- TASK OBJECTIVE -
Below are entries. Pull out all lines containing "third".

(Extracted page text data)
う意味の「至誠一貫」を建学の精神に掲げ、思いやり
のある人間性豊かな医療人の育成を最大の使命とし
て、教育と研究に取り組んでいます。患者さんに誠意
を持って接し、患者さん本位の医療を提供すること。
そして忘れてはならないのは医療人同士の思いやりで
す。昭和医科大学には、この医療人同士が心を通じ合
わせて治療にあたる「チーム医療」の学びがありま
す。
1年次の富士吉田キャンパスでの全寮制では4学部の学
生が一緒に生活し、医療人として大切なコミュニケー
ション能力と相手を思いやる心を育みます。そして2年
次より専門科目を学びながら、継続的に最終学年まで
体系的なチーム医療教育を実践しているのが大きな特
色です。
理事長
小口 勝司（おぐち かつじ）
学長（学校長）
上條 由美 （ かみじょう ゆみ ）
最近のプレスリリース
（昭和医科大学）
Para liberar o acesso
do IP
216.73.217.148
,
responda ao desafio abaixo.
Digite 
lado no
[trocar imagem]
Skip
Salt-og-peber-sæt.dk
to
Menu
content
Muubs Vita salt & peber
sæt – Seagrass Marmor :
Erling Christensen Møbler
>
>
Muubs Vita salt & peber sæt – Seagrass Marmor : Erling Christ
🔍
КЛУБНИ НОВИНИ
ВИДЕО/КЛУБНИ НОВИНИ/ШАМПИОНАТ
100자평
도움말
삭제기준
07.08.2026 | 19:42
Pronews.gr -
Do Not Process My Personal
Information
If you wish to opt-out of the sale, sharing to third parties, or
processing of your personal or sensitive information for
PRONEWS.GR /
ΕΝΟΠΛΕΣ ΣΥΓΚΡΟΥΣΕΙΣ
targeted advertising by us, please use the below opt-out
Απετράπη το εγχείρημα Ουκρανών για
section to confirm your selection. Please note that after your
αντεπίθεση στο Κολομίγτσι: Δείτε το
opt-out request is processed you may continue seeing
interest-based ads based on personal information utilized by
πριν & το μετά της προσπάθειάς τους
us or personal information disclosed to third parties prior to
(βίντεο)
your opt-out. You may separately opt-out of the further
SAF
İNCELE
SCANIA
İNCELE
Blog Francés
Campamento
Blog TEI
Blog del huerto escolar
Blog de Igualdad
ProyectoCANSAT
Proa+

- FINISHED TASK -
If you wish to opt-out of the sale, sharing to third parties, or
us or personal information disclosed to third parties prior to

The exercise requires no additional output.